In [1]:
#pip install chromadb

In [1]:
import pandas as pd

In [2]:
# Load the IMDb dataset
file_path = r'D:\AI-DATASETS\02-MISC-large\IMDB Dataset.csv'
df = pd.read_csv(file_path)

In [3]:
df.shape

(50000, 2)

In [4]:
df.sample(10)

Unnamed: 0,review,sentiment
1991,I have seen so many bad reviews on Supervivien...,positive
15070,A group of people are invited to there high sc...,negative
32002,For anyone who has seen and fallen in love wit...,negative
29739,I wasn't born until 4 years after this wonderf...,positive
19638,"Well, not yet, at least.<br /><br />It's not l...",negative
27769,It is so nice to see Bruce Willis come down of...,positive
8374,The comments for Commune make it sound like a ...,negative
32879,It is true that some fans of Peter Sellers wor...,negative
11482,Christophe Lambert once said he was still maki...,negative
8009,The thing that's truly terrifying about this i...,negative


In [5]:
# Take only the first 1000 reviews
reviews = df['review'].sample(1000).tolist()

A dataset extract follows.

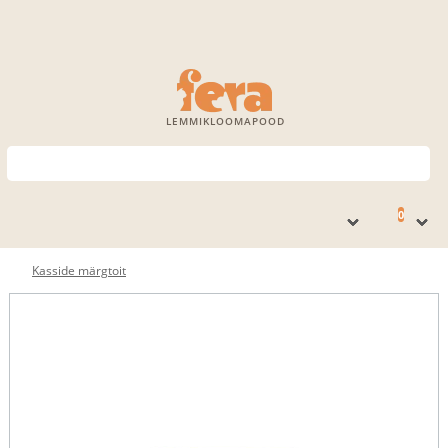
LEMMIKLOOMAPOOD
0
Kasside märgtoit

#### Generate TF-IDF Vectors
- Use scikit-learn's TfidfVectorizer to generate TF-IDF vectors for the movie reviews.

In [6]:
from sklearn.feature_extraction.text import TfidfVectorizer

In [8]:
# Initialize the TF-IDF vectorizer
vectorizer = TfidfVectorizer(max_features=1000)  # Limiting to 1000 features for efficiency

In [9]:
# Generate TF-IDF vectors for the reviews
tfidf_matrix = vectorizer.fit_transform(reviews)

In [10]:
tfidf_matrix.shape

(1000, 1000)

#### use chromaDB (vector database)
- store the embeddings

In [12]:
import chromadb

In [13]:
# Initialize ChromaDB client
client = chromadb.Client()

In [14]:
# List all collections
collections = client.list_collections()
print([collection.name for collection in collections])

[]


In [15]:
# Create a collection to store TF-IDF vectors
collection_name = client.get_or_create_collection("imdb_reviews")

In [16]:
collection_name.count()

0

In [17]:
# Convert TF-IDF matrix to dense array and insert into ChromaDB
tfidf_dense = tfidf_matrix.toarray()

In [18]:
tfidf_dense.shape

(1000, 1000)

In [19]:
# Add each review vector into ChromaDB
for idx, vector in enumerate(tfidf_dense):
    collection_name.add(
        ids       =[str(idx)],                  # Unique ID for each review
        embeddings=[vector],                    # The TF-IDF vector
        metadatas =[{"review": reviews[idx]}],  # Store the actual review
    )

- ids: Unique identifier for each review.
- embeddings: The TF-IDF vectors.
- metadatas: Metadata like the actual review text, which will be retrieved.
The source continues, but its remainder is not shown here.